Wang et al. performed three studies analyzing the difference in fusion rates with and without use of plates in one-, two- and three-level ACDF. The first study on single-level ACDF showed no statistical difference in fusion rates with the use of plate supplementation. However, graft collapse was significantly less in the patients with the use of plates. The second study noted significantly higher pseudarthrosis rates in the group without plates for two-level ACDF (0% in the plate group vs. 25% in the no-plate group). The third study analyzed three-level ACDF and showed a lower pseudarthrosis rate in the group with plates (18% in the plate group vs. 37% in the no-plate group). However, this difference was not statistically significant.
A meta-analysis performed by Fraser and Hartl analyzed the fusion rates of single-, two-, and three-level cervical procedures with and without use of a plate as well as ACDF versus corpectomy and fusion. The data are summarized in Table 100.1 .
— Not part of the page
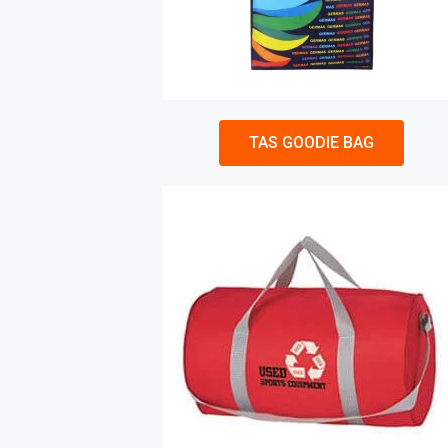
TAS GOODIE BAG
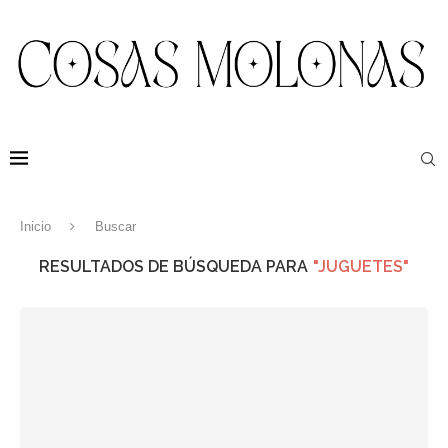
Inicio
Buscar
RESULTADOS DE BÚSQUEDA PARA
"JUGUETES"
OUTCOME (NO. OF PROCEDURES) | ||||
---|---|---|---|---|
Type of Surgery | Fusion | Pseudarthrosis | Total (No. of Procedures) | Fusion Rate (%) |
One-Level Procedures | ||||
ACD | 62 | 11 | 73 | 84.9 |
ACDF | 1134 | 97 | 1231 | 92.1 |
ACDFP | 329 | 10 | 339 | 97.1 |
Two-Level Procedures | ||||
ACDF | 337 | 85 | 422 | 79.9 |
ACDFP | 174 | 10 | 184 | 94.6 |
One-level CORP | 70 | 3 | 73 | 95.9 |
One-level CORPP | 52 | 4 | 56 | 92.9 |
Three-Level Procedures | ||||
ACDF | 80 | 43 | 123 | 65.0 |
ACDFP | 33 | 7 | 40 | 82.5 |
Two-level CORP | 79 | 9 | 88 | 89.8 |
Two-level CORPP | 51 | 2 | 53 | 96.2 |
Total | 2401 | 281 | 2682 | 89.5 |
Several studies have also shown no difference in fusion rates with the use of plate supplementation for single-level ACDF. However, overall maintenance of cervical lordosis is better with the use of plates, with less graft collapse.